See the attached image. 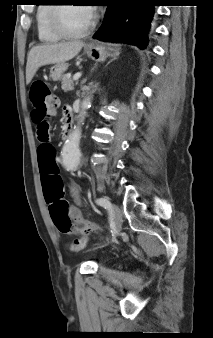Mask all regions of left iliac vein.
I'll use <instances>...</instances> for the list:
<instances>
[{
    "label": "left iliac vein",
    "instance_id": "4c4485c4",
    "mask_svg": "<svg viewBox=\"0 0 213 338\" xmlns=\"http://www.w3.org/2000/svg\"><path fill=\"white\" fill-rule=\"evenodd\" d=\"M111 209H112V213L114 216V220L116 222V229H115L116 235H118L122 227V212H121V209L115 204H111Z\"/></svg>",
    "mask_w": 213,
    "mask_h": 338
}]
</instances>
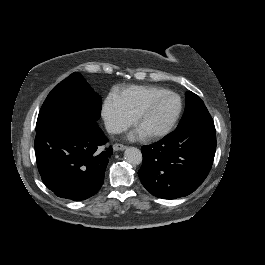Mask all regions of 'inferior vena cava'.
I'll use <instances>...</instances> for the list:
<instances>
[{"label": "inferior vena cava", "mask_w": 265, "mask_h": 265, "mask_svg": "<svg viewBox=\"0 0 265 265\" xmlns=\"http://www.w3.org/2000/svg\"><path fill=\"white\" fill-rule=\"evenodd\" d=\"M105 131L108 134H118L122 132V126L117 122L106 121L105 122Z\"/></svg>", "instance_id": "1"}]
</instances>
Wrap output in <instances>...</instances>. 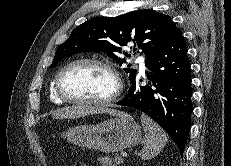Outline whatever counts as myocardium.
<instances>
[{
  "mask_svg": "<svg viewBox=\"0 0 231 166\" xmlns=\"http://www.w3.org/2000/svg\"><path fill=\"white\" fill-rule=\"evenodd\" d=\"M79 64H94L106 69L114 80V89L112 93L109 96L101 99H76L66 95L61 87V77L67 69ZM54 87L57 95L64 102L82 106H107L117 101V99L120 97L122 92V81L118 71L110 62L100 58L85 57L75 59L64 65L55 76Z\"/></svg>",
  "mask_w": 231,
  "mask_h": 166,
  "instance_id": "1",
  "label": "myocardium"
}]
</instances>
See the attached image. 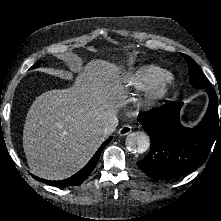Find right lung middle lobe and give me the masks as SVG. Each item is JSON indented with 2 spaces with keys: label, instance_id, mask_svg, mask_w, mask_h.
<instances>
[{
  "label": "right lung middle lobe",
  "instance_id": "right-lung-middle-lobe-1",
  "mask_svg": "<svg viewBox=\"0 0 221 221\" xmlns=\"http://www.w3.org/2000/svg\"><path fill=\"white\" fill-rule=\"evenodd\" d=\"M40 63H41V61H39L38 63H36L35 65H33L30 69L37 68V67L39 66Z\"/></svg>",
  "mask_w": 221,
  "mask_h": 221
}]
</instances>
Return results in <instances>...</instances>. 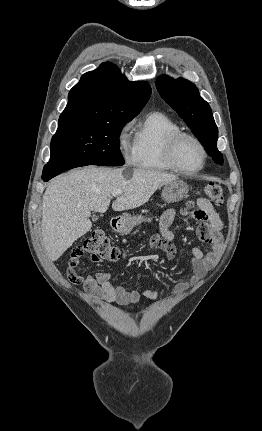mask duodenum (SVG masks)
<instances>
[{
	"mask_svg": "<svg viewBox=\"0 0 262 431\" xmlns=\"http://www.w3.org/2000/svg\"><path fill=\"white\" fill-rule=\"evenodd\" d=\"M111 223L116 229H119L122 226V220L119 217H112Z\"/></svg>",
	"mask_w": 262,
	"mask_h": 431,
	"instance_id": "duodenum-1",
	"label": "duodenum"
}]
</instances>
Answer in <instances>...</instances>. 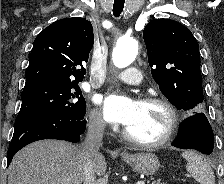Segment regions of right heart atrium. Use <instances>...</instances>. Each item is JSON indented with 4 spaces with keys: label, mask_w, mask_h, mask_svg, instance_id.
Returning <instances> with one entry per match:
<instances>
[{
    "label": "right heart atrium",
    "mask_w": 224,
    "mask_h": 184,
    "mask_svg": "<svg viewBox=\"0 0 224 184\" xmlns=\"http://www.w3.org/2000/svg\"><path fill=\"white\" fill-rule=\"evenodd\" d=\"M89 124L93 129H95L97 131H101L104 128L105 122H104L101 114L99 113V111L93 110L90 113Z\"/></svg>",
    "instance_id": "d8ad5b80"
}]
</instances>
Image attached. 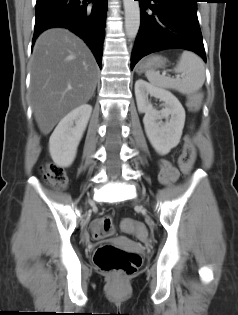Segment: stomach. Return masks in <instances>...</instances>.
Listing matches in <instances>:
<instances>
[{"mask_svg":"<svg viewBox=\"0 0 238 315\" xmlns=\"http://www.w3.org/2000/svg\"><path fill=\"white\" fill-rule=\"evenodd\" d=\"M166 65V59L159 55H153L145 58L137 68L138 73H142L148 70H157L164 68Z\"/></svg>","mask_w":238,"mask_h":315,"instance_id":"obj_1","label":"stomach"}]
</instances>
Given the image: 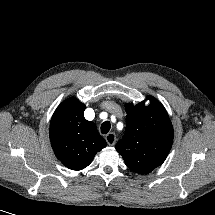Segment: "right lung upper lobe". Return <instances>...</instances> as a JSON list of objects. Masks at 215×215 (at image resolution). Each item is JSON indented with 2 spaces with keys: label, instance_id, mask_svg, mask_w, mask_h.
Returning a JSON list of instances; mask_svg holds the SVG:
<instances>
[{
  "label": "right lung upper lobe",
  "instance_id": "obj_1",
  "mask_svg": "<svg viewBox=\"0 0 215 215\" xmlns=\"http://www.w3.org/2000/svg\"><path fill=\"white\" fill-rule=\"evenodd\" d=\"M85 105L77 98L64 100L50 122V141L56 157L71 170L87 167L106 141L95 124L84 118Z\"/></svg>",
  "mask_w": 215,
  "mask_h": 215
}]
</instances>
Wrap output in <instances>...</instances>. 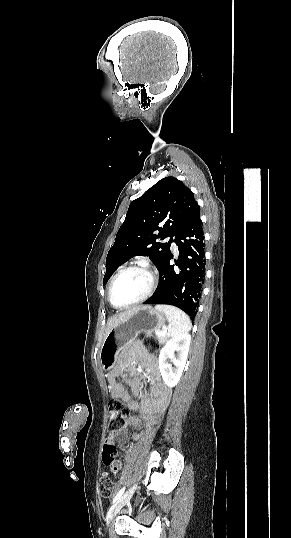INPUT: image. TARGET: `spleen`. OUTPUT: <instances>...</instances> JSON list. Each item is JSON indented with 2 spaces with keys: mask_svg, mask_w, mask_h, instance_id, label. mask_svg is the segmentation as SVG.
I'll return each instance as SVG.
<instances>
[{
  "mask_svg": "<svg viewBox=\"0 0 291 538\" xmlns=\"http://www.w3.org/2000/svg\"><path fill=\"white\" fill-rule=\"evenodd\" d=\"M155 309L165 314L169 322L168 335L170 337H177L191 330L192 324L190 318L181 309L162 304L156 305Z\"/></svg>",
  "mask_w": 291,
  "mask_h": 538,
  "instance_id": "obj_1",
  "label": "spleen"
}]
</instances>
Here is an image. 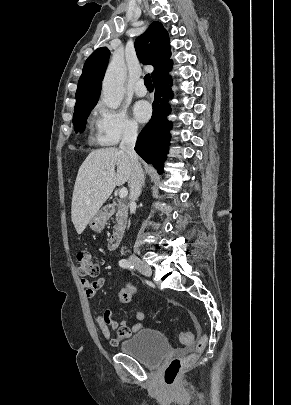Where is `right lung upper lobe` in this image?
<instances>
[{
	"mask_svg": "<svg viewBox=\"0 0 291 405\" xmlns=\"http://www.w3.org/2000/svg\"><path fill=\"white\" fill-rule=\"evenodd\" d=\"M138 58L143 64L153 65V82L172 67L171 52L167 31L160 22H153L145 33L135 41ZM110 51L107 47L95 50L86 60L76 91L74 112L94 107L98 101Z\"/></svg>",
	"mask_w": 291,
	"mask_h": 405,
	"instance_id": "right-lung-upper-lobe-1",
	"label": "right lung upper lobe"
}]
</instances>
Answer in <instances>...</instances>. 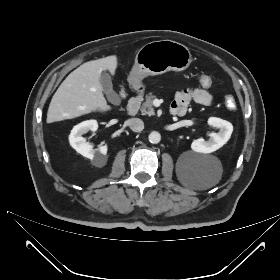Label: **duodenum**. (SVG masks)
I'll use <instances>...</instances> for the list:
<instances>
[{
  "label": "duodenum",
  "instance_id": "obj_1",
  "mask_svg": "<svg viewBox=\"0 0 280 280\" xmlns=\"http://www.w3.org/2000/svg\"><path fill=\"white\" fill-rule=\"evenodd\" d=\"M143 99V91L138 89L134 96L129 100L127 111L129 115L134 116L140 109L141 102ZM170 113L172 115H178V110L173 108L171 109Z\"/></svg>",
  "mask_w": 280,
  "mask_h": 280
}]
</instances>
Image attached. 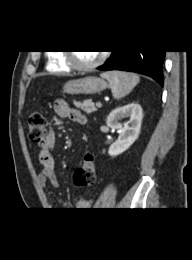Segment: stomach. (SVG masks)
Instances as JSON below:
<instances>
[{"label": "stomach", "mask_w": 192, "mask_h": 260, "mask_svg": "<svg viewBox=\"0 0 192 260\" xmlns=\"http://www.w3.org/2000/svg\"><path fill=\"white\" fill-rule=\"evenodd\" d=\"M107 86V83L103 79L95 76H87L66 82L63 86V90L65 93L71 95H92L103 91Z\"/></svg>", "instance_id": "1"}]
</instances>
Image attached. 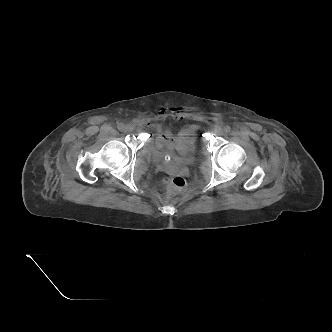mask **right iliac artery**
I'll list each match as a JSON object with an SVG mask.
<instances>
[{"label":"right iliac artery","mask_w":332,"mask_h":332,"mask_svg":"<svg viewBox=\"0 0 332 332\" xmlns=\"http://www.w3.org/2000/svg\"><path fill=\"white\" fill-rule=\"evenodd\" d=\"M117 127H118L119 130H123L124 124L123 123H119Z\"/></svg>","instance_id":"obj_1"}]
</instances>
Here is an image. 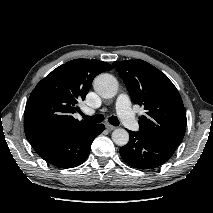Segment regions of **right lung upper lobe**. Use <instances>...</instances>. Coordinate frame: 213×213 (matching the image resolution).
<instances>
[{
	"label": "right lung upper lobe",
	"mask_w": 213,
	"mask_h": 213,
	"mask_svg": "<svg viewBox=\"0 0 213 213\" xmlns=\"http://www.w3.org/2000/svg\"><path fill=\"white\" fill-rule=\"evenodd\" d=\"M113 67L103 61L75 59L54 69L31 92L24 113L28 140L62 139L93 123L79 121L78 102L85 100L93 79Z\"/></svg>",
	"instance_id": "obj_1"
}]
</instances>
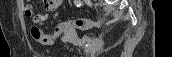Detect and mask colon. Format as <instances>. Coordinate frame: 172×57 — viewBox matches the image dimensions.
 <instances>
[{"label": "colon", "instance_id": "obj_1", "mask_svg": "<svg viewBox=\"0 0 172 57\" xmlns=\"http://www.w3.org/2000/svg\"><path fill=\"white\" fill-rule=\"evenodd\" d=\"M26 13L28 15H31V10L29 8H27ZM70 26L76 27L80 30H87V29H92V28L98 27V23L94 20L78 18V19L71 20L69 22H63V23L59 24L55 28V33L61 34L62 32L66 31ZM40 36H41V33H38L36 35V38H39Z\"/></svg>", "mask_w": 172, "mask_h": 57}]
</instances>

§ Work required
Using the material above, restate word for word the lines from the line that has "Detect and mask" to the last line, inclusive, with pictures omitted.

§ Task result
Detect and mask colon. Format as <instances>. Coordinate frame: 172×57 — viewBox matches the image dimensions.
 <instances>
[{"label": "colon", "instance_id": "obj_1", "mask_svg": "<svg viewBox=\"0 0 172 57\" xmlns=\"http://www.w3.org/2000/svg\"><path fill=\"white\" fill-rule=\"evenodd\" d=\"M26 13L28 15H31V10L29 8H27ZM70 26L76 27L80 30H87V29H92V28L98 27V23L94 20L78 18V19L71 20L69 22H63V23L59 24L55 28V33L61 34L62 32L66 31ZM40 36H41V33H38L36 35V38H39Z\"/></svg>", "mask_w": 172, "mask_h": 57}]
</instances>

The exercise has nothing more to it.